Directions ▸ Print each record exactly, with no word added or removed.

Input records ▸

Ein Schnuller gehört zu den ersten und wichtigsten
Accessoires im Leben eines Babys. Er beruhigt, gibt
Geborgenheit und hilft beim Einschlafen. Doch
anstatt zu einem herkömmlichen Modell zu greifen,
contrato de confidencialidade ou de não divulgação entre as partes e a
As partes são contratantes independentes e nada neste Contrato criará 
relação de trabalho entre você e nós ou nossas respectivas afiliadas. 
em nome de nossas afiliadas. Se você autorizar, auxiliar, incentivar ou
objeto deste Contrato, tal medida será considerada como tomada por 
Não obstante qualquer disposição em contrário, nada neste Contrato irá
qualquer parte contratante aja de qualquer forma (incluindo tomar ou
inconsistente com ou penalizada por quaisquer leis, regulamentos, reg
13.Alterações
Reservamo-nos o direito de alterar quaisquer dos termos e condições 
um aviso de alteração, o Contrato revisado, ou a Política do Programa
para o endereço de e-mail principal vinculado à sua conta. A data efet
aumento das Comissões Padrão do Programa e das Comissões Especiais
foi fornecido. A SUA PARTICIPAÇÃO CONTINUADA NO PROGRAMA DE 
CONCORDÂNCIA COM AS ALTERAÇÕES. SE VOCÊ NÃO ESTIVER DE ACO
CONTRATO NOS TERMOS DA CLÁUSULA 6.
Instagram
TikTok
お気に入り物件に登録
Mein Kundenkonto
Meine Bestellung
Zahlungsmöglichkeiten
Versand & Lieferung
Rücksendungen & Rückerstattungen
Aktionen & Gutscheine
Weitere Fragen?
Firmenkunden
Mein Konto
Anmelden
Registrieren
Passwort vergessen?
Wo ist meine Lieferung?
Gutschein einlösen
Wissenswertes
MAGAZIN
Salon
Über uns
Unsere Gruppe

Result for this exercise ▸
Ein Schnuller gehört zu den ersten und wichtigsten
Accessoires im Leben eines Babys. Er beruhigt, gibt
Geborgenheit und hilft beim Einschlafen. Doch
anstatt zu einem herkömmlichen Modell zu greifen,
contrato de confidencialidade ou de não divulgação entre as partes e a
As partes são contratantes independentes e nada neste Contrato criará 
relação de trabalho entre você e nós ou nossas respectivas afiliadas. 
em nome de nossas afiliadas. Se você autorizar, auxiliar, incentivar ou
objeto deste Contrato, tal medida será considerada como tomada por 
Não obstante qualquer disposição em contrário, nada neste Contrato irá
qualquer parte contratante aja de qualquer forma (incluindo tomar ou
inconsistente com ou penalizada por quaisquer leis, regulamentos, reg
13.Alterações
Reservamo-nos o direito de alterar quaisquer dos termos e condições 
um aviso de alteração, o Contrato revisado, ou a Política do Programa
para o endereço de e-mail principal vinculado à sua conta. A data efet
aumento das Comissões Padrão do Programa e das Comissões Especiais
foi fornecido. A SUA PARTICIPAÇÃO CONTINUADA NO PROGRAMA DE 
CONCORDÂNCIA COM AS ALTERAÇÕES. SE VOCÊ NÃO ESTIVER DE ACO
CONTRATO NOS TERMOS DA CLÁUSULA 6.
Instagram
TikTok
お気に入り物件に登録
Mein Kundenkonto
Meine Bestellung
Zahlungsmöglichkeiten
Versand & Lieferung
Rücksendungen & Rückerstattungen
Aktionen & Gutscheine
Weitere Fragen?
Firmenkunden
Mein Konto
Anmelden
Registrieren
Passwort vergessen?
Wo ist meine Lieferung?
Gutschein einlösen
Wissenswertes
MAGAZIN
Salon
Über uns
Unsere Gruppe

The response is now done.